**Data for this exercise**
"""

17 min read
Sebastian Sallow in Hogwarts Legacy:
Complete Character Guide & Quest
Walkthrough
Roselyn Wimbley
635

"""
"""

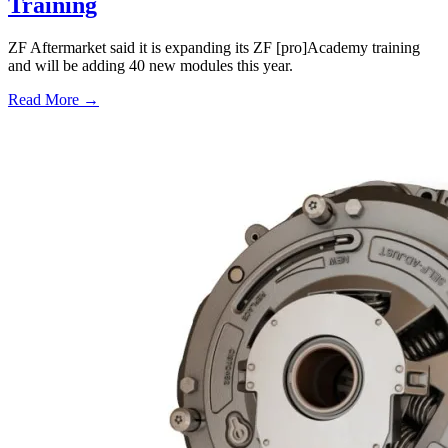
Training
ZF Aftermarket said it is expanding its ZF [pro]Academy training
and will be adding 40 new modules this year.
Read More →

"""

**Exercise goal**
Print exactly the lines above, between the one holding "ZF Aftermarket said" and the one holding "Read More →", inclusive, and nothing besides.

**Result for this task**
ZF Aftermarket said it is expanding its ZF [pro]Academy training
and will be adding 40 new modules this year.
Read More →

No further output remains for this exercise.